During Thursday’s bail hearing, Chief Magistrate Desmond Nair asked the defense of Pistorius’ bail application: “Do you think there will be some level of shock if the accused is released?”
Defense lawyer Barry Roux responded: “I think there will be a level of shock in this country if he is not released.”
Opposing bail, prosecutor Gerrie Nel painted a picture of a man “willing and ready to fire and kill,” and said signs of remorse from Pistorius do not mean that the athlete didn’t intend to kill his girlfriend.
“Even if you plan a murder, you plan a murder and shoot. If you fire the shot, you have remorse. Remorse might kick in immediately,” Nel said.
As Nel summed up the prosecution’s case opposing bail, Pistorius began to weep in the crowded courtroom, leading his brother, Carl Pistorius, to reach out and touch his back.
“He (Pistorius) wants to continue with his life like this never happened,” Nel went on, prompting Pistorius, who was crying softly, to shake his head. “The reason you fire four shots is to kill,” Nel persisted.
Earlier Thursday, Nair questioned Botha over delays in processing records from phones found in Pistorius’ house following the killing of Steenkamp, a 29-year-old model and budding reality TV contestant.
“It seems to me like there was a lack of urgency,” Nair said as the efficiency of the police investigation was questioned.
Botha is himself to appear in court in May to face seven counts of attempted murder. Botha could still be called by defense lawyers at trial.
Pisatorius’ behavior Thursday reflected the change of mood in the courtroom as his defense lawyers attacked police procedures and maintained his innocence.
Pistorius, in the same gray suit, blue shirt and gray tie combination he has worn throughout the bail hearing, stood ramrod straight in the dock, then sat calmly looking at his hands. On Tuesday and Wednesday, the athlete had been slumped over and sobbing uncontrollably at times as detail was read out of how Steenkamp died in his house.
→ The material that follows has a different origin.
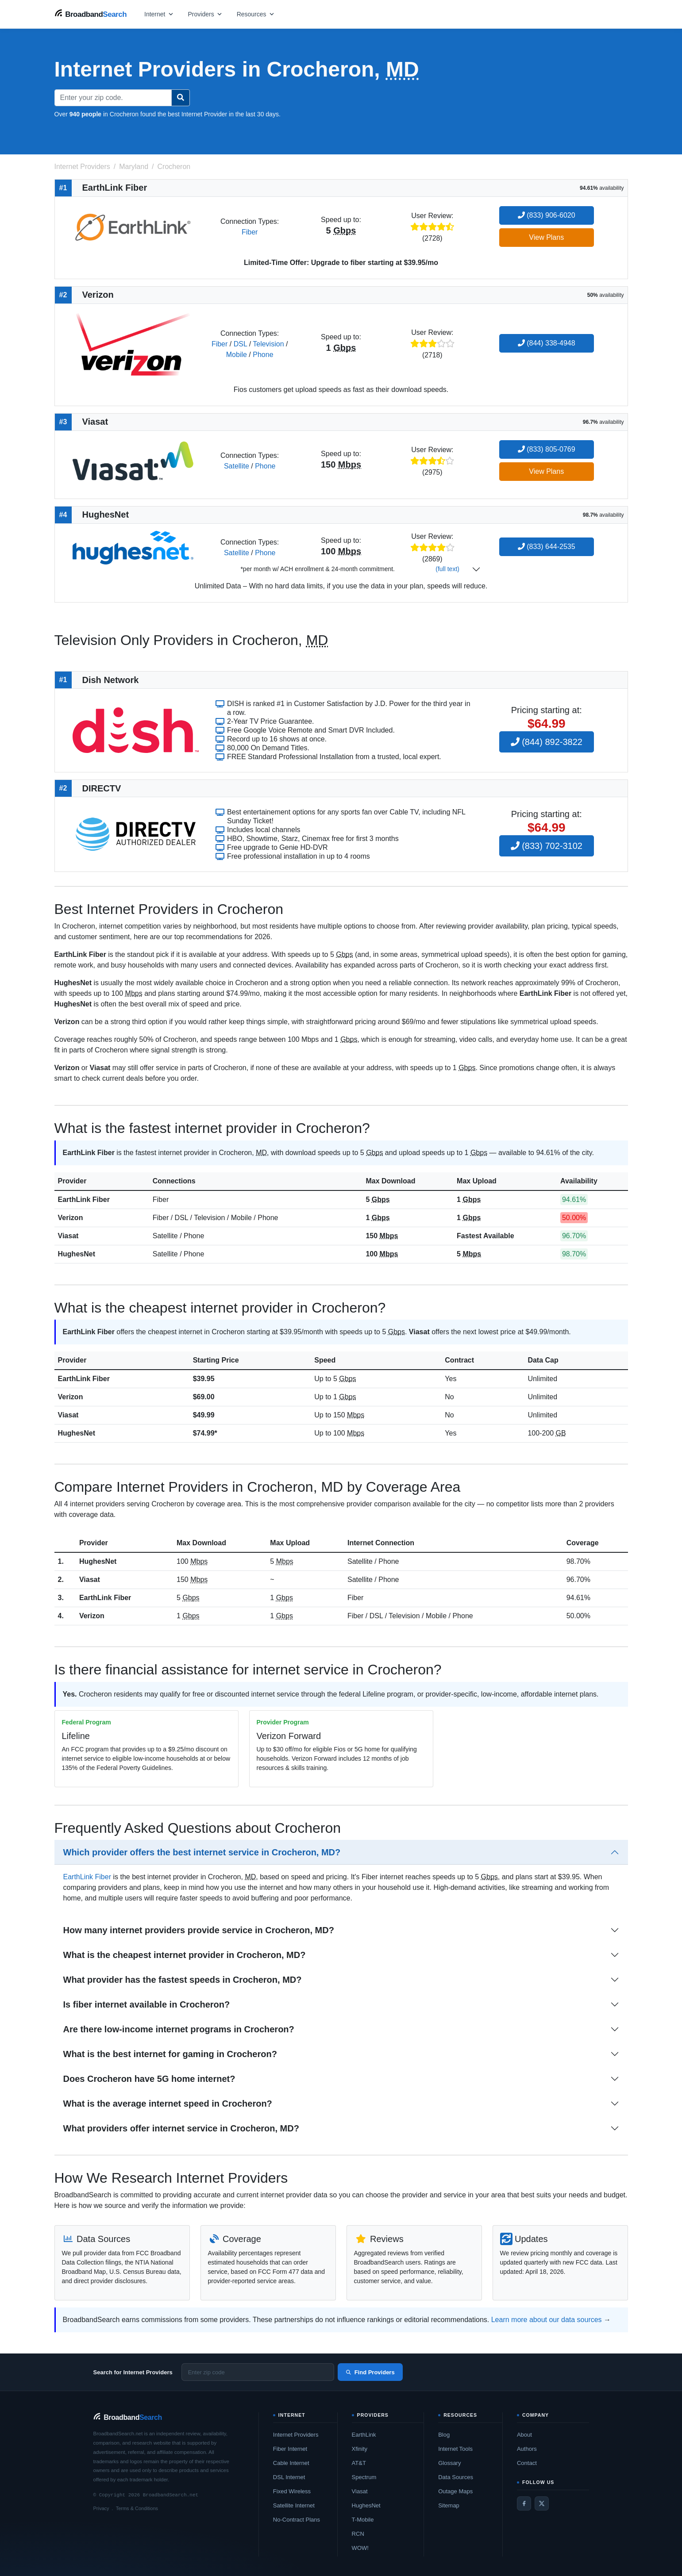 This screenshot has height=2576, width=682. Describe the element at coordinates (167, 2103) in the screenshot. I see `What is the average internet speed in Crocheron?` at that location.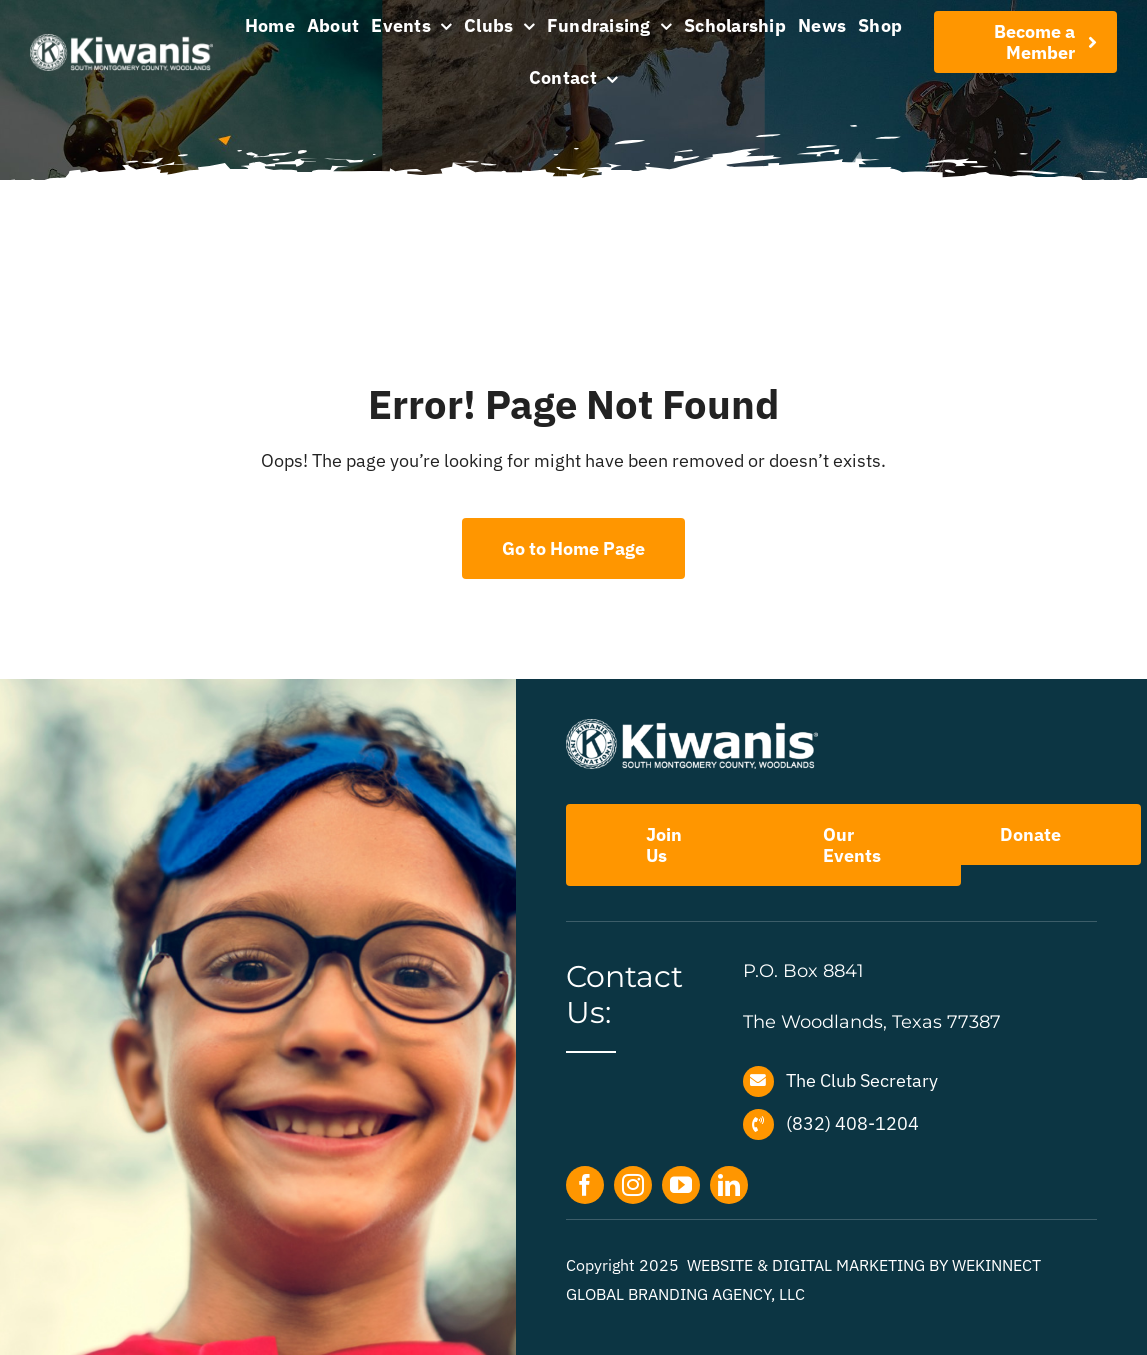  What do you see at coordinates (633, 1185) in the screenshot?
I see `[instagram]` at bounding box center [633, 1185].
“The poor quality of the evidence offered by investigative officer Botha exposed the disastrous shortcomings of the state’s case,” Roux said Thursday. “We cannot sit back and take comfort that he is telling the truth.”
Roux also raised issue of intent, saying the killing was not “pre-planned” and referred to a “loving relationship” between the two.
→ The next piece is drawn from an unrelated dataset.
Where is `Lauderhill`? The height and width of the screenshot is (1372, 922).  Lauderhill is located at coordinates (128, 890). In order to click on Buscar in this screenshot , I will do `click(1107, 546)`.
He said an autopsy showed that Steenkamp’s bladder was empty, suggesting she had gone to use the toilet as Pistorius had claimed. Prosecutors claim Steenkamp had fled to the toilet to avoid an enraged Pistorius.
“The known forensics is consistent” with Pistorius’ statement, Roux said, asking that bail restrictions be eased for Pistorius.
But the prosecutor said Pistorius hadn’t given guarantees to the court that he wouldn’t leave the country if he was facing a life sentence. Nel also stressed that Pistorius shouldn’t be given special treatment.
“I am Oscar Pistorius. I am a world-renowned athlete. Is that a special circumstance? No.” Nel said. “His version (of the killing) is improbable.”
Nel said the court should focus on the “murder of the defenseless woman.”
Botha testified Thursday that he had investigated a 2009 complaint against Pistorius by a woman who claimed the athlete had assaulted her. He said that Pistorius had not hurt her and that the woman had actually injured herself when she kicked a door at Pistorius’ home.
The hearing is to continue this Friday morning.